● WHAT TO WORK ON
Each line below from the "by visiting" line through the "making data-driven decisions." line, those two included, must be restated word for word; the pictures must not be.

BEGIN RECORDED INFORMATION

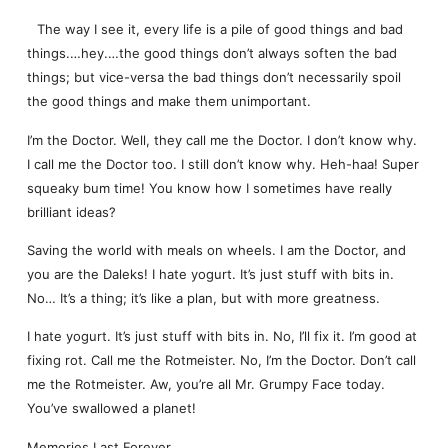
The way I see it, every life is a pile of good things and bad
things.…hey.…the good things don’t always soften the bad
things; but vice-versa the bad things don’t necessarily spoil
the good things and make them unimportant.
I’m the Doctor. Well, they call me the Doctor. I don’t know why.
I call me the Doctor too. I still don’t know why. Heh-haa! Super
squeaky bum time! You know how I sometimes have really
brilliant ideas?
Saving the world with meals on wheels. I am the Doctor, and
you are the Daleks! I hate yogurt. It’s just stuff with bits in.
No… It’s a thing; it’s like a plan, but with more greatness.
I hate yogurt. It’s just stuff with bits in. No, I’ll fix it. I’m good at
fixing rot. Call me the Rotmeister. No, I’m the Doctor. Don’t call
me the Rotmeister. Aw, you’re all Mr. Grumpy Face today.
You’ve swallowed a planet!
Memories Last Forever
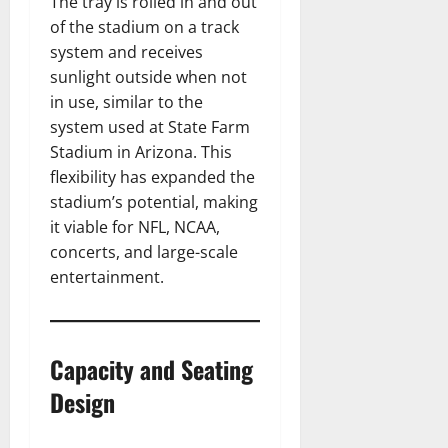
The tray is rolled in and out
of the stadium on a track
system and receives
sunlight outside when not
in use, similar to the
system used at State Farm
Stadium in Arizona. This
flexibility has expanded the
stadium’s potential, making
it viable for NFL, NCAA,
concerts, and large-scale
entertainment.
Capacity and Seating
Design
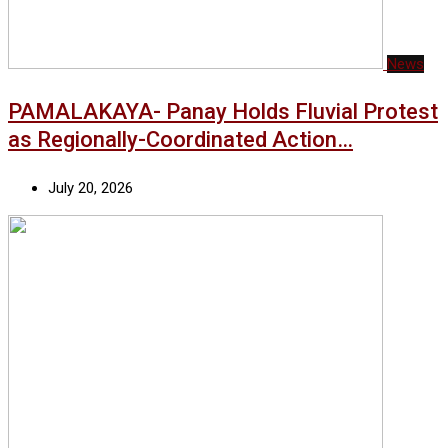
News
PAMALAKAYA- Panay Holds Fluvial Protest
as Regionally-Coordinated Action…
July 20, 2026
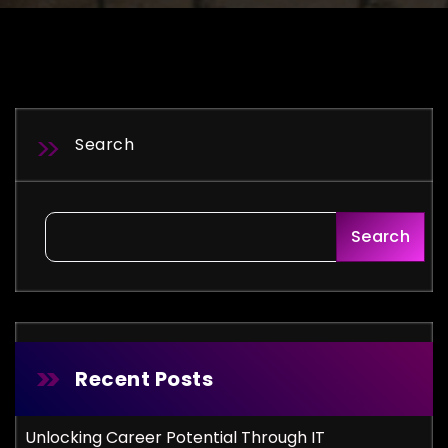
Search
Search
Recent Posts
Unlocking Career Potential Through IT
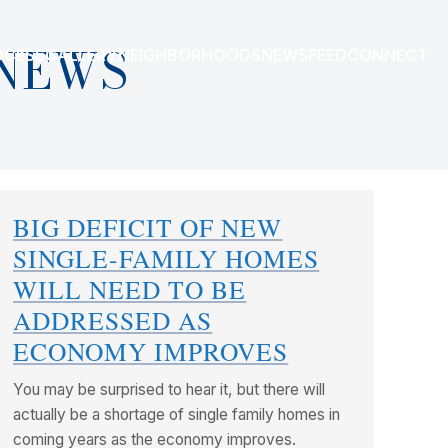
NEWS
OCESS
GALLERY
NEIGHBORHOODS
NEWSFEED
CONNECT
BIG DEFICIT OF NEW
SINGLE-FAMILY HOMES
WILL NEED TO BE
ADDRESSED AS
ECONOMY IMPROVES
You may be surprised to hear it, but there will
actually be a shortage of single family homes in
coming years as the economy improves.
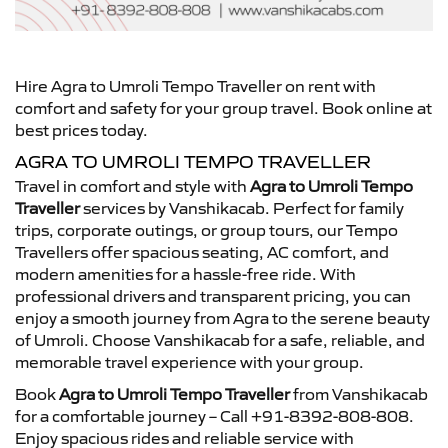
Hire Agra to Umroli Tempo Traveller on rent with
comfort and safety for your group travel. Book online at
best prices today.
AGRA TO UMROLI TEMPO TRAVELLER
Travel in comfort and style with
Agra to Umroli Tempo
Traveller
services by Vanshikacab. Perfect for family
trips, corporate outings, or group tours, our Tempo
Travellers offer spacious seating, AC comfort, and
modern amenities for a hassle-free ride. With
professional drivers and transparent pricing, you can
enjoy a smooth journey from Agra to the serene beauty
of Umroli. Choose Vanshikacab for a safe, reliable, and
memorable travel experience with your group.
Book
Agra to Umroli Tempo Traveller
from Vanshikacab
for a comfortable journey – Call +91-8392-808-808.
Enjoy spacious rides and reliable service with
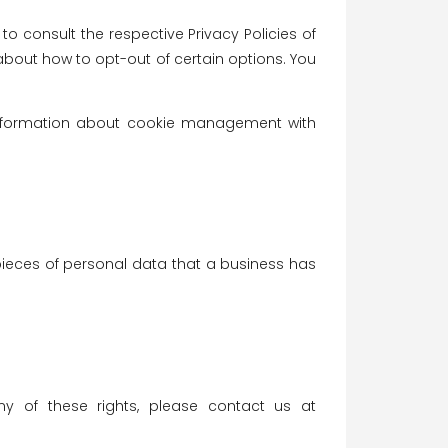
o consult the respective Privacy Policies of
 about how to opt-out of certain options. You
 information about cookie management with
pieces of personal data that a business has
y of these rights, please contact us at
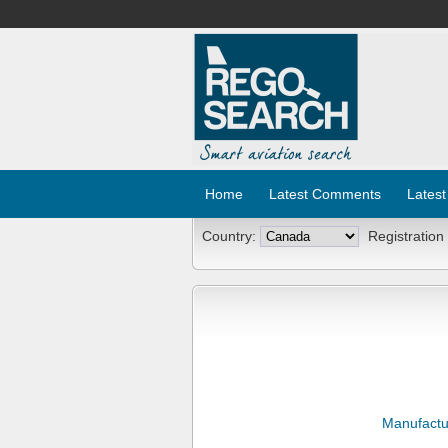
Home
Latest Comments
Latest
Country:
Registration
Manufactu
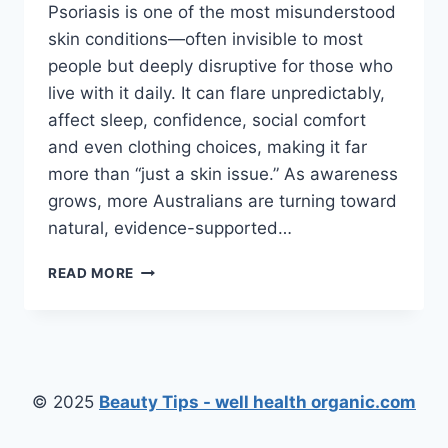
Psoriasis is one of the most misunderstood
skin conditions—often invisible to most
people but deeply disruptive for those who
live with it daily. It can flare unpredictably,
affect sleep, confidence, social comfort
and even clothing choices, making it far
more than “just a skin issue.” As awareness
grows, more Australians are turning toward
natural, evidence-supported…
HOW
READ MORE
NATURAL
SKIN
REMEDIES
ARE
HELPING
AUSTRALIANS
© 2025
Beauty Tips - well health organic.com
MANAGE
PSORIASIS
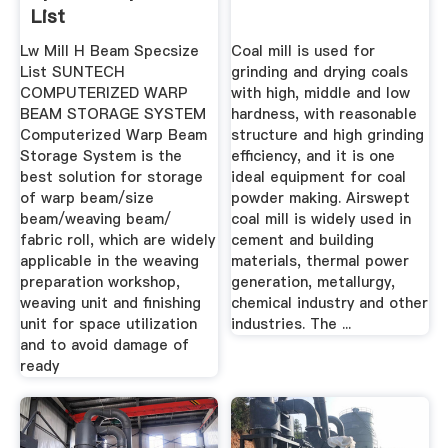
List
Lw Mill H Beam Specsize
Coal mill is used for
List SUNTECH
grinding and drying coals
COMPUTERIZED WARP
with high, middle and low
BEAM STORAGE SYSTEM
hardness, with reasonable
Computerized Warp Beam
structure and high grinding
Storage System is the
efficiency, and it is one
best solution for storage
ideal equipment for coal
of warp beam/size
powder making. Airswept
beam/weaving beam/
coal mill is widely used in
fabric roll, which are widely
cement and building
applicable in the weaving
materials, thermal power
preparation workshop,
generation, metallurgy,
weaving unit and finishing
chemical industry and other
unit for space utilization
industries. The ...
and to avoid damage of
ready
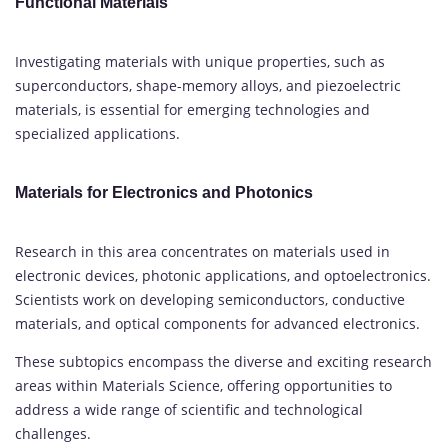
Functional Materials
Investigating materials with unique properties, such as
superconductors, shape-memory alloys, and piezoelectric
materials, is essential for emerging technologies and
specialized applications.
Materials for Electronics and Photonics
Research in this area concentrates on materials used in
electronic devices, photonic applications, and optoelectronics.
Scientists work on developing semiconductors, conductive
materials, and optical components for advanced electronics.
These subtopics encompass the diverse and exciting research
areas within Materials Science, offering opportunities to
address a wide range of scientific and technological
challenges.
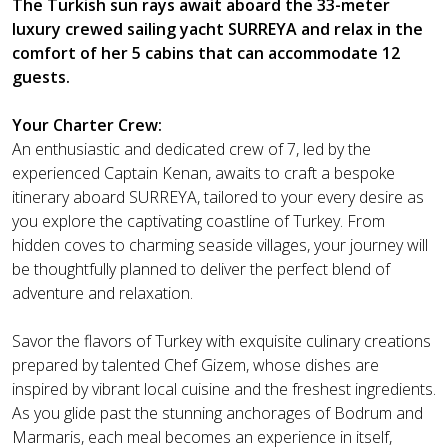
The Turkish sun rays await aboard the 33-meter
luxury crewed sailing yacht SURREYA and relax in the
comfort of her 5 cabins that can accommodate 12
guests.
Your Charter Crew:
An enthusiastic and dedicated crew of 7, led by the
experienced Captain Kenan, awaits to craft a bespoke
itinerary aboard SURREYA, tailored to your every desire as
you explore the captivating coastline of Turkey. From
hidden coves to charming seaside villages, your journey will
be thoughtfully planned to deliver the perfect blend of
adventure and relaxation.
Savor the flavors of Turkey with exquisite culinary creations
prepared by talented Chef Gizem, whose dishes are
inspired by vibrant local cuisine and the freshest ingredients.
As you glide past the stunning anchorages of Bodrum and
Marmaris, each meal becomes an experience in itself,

END RECORDED INFORMATION
BEGIN RECORDED INFORMATION

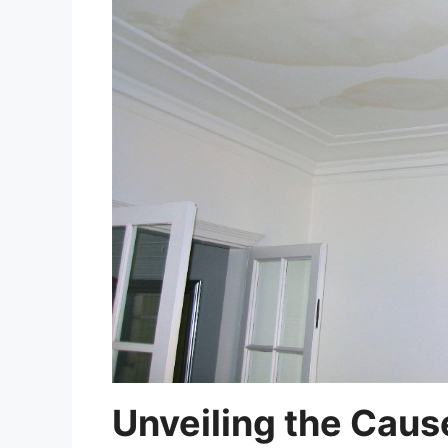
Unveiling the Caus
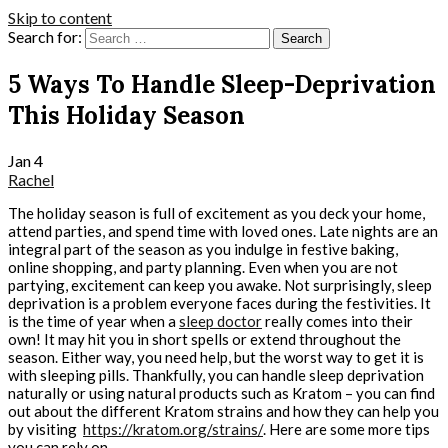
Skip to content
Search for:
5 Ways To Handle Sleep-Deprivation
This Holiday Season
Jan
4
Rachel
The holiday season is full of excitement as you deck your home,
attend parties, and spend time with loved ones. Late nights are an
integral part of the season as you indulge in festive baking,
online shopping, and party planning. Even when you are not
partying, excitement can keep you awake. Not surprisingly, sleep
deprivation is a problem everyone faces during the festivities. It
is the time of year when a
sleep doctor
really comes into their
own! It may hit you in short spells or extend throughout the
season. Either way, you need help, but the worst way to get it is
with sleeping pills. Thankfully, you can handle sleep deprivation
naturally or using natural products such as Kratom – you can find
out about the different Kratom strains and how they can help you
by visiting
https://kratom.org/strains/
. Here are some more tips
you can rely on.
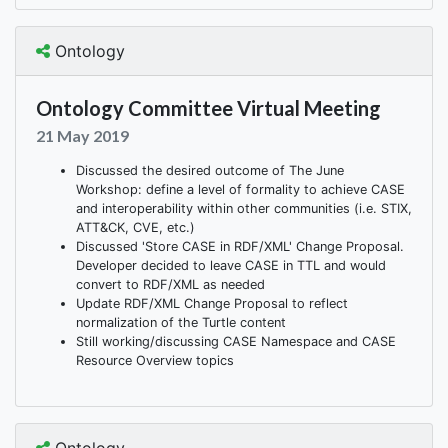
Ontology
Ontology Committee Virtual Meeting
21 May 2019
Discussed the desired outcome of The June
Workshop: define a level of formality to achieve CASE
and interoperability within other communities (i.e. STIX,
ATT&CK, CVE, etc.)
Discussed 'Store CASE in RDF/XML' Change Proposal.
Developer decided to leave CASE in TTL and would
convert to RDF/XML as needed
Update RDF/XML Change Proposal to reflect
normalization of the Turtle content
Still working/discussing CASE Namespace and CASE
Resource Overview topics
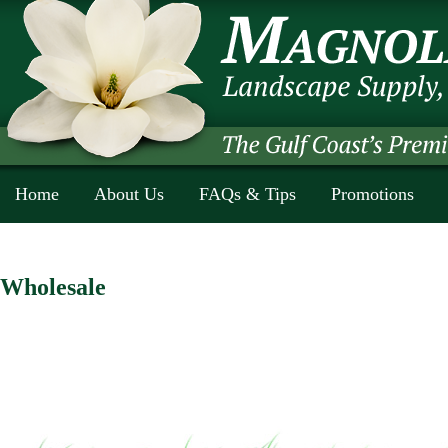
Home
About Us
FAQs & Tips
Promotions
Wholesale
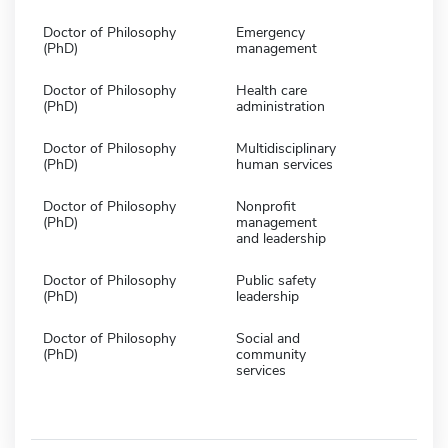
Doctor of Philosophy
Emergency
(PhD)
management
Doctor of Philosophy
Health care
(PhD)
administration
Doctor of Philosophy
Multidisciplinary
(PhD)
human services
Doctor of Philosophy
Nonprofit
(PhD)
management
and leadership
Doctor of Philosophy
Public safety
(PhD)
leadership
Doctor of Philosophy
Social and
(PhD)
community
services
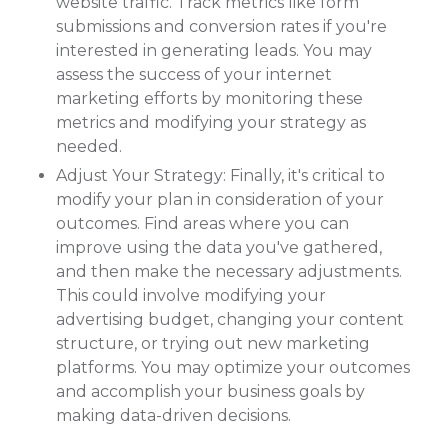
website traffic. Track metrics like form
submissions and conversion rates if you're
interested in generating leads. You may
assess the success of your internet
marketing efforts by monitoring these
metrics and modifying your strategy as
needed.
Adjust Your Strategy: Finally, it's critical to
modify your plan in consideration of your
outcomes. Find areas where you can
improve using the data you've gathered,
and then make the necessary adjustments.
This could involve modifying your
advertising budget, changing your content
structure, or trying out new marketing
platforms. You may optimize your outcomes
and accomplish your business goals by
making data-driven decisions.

END RECORDED INFORMATION
BEGIN RECORDED INFORMATION

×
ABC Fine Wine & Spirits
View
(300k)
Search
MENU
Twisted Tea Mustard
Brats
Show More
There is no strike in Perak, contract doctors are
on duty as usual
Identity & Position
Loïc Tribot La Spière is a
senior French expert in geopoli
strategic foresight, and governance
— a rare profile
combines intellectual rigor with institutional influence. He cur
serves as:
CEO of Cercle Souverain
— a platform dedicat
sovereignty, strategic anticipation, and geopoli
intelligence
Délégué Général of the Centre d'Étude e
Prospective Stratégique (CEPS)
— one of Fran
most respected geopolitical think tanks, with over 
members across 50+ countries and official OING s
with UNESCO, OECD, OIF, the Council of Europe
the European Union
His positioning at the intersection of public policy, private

END RECORDED INFORMATION

● ANSWER SECTION
by visiting
https://kratom.org/strains/
. Here are some more tips
you can rely on.
Ontology
Ontology Committee Virtual Meeting
21 May 2019
Discussed the desired outcome of The June
Workshop: define a level of formality to achieve CASE
and interoperability within other communities (i.e. STIX,
ATT&CK, CVE, etc.)
Discussed 'Store CASE in RDF/XML' Change Proposal.
Developer decided to leave CASE in TTL and would
convert to RDF/XML as needed
Update RDF/XML Change Proposal to reflect
normalization of the Turtle content
Still working/discussing CASE Namespace and CASE
Resource Overview topics
Home
About Us
FAQs & Tips
Promotions
Wholesale
Doctor of Philosophy
Emergency
(PhD)
management
Doctor of Philosophy
Health care
(PhD)
administration
Doctor of Philosophy
Multidisciplinary
(PhD)
human services
Doctor of Philosophy
Nonprofit
(PhD)
management
and leadership
Doctor of Philosophy
Public safety
(PhD)
leadership
Doctor of Philosophy
Social and
(PhD)
community
services
website traffic. Track metrics like form
submissions and conversion rates if you're
interested in generating leads. You may
assess the success of your internet
marketing efforts by monitoring these
metrics and modifying your strategy as
needed.
Adjust Your Strategy: Finally, it's critical to
modify your plan in consideration of your
outcomes. Find areas where you can
improve using the data you've gathered,
and then make the necessary adjustments.
This could involve modifying your
advertising budget, changing your content
structure, or trying out new marketing
platforms. You may optimize your outcomes
and accomplish your business goals by
making data-driven decisions.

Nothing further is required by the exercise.